CustomGPT.ai Blog

The Model Context Protocol MCP Architecture 2025

May 17, 2025

11 min read

MCP Architecture 2025 graphic shows DEVELOPER banner, central document icon linking tools over binary code.

Welcome to MCP Architecture blog. If you are new to the MCP world and would like to first understand what exactly MCP is, refer to out What is MCP blog.

Why This Guide?

A year after Anthropic open-sourced MCP, the “USB-C port for AI and APIs” has exploded across IDEs, SaaS apps, and cloud platforms.

Microsoft just folded MCP clients into .NET and Azure AI Foundry, and tool vendors from Postgres to Upstash are shipping plug-and-play MCP servers. Refer to Top 124 MCP Servers & Clients You Can Use Right Now (2025 Guide)

Yet many developers still see only the simple client–server sketch. This post layers on the nuts-and-bolts details – full component breakdowns, sequence diagrams, security notes, and real-world deployment patterns, so you can design production-grade MCP systems.

MCP is an open standard that lets any AI host discover and invoke external tools through self-describing “action schemas”. Think of it as gRPC + OpenAPI, but tailored for LLM tool-calling.

Each tool lives behind an MCP server that normalises requests and responses, freeing the model from vendor-specific APIs.

This decoupling is what lets a Claude desktop app, VS Code, or a no-code bot platform all talk to the same GitHub MCP server without extra glue code.

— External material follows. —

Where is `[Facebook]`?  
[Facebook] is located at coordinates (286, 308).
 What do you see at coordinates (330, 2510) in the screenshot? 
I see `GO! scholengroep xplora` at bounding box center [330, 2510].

Core Architecture [high level]

Model Context Protocol flowchart maps AI Host/App to External Service via MCP Client and Server using JSON over HTTP/WS. — Model Context Protocol defines a 4-layer request path, with MCP Server brokering tool calls and responses.

Everything else in this post is just turning those four boxes into an ops-ready system.

Component Deep-Dive

Layer	Responsibility	Key Facts & Gotchas
AI Host	UI/UX + local LLM or remote API. Sends tool-calls as model-generated JSON.	Can maintain multiple simultaneous server connections; context window only carries intents & handles, not raw credentials.
MCP Client	Runtime library that: (a) discovers server schema; (b) validates/serialises calls; (c) handles retries & streaming.	Popular SDKs in TypeScript, Python, Rust, and .NET. CLI shim available for shell scripts.
MCP Server	Thin adapter exposing one or more actions. Translates JSON to native API calls and back.	Usually fewer than 200 lines of code when wrapping a REST API. Servers can advertise permissions per action (scopes).
External Service	Anything: GitHub, Postgres, Redis, local FS, HTTP scraping, robotics controller…	MCP keeps credentials here, not in the LLM. Servers often embed secret-manager clients or use mTLS when run on-prem.

Protocol Mechanics

Phase	Transport-agnostic JSON Shape	Example Snippet
Discovery	{“kind”:”mcp.schema”,”version”:”0.6″,”actions”:[…]}	Returns an OpenAPI-style schema with types & examples.
Invocation	{“kind”:”mcp.call”,”id”:”9ab1″,”action”:”list_pull_requests”,”params”:{“author”:”alice”}}	Client attaches call-id for streaming.
Result / Error	{“kind”:”mcp.result”,”id”:”9ab1″,”data”:[…]} or {“kind”:”mcp.error”,”id”:”9ab1″,”code”:”auth”,”msg”:”…”}	Supports chunked mcp.result.part for stdout-like streaming.

Streaming: MCP servers may send mcp.progress events (0-100 %) so the host can update the UI on long-running jobs (e.g., video transcription).

MCP Architecture

Follows a clear, practical client-server pattern designed specifically for building apps that integrate AI.

It consists of four components: the App, MCP Client, MCP Server, and External Service.

1. The App (AI Host)

The App is the user-facing software—like a chatbot, code editor, or a productivity app—powered by AI. It interprets your input, determines necessary actions (like fetching data or triggering tasks), and displays the results.

The app manages user interactions, decides workflow logic, and leverages AI models to improve decision-making (so this is the brain of your app).

2. MCP Client (Universal Connector)

The MCP Client acts as the universal adapter within your app. It’s a software component or library (often available in popular languages like Python, JavaScript, or Rust) that standardizes communication between the app and any external tools or services.

The client handles discovering available actions from MCP Servers, securely sending requests, handling retries, streaming results, and abstracting away complex protocol-specific details (think of it as your smart plug adapter).

3. MCP Server (Protocol Translator)

An MCP Server is a lightweight service that exposes specific capabilities or actions of external tools via the MCP protocol. It accepts standardized MCP requests from clients and translates them into tool-specific operations, like calling APIs, executing SQL queries, or performing file operations.

MCP Servers also manage authentication, error handling, response formatting, and support streaming results. They provide structured schemas to describe available actions clearly (making it easy for apps to know what tools are available and how to use them).

4. External Service/Data Source (Execution Environment)

This is where the core functionality happens. It includes resources like databases (Postgres, MongoDB), APIs (GitHub, Slack), file systems, cloud storage (AWS S3, Google Cloud Storage), or even IoT devices.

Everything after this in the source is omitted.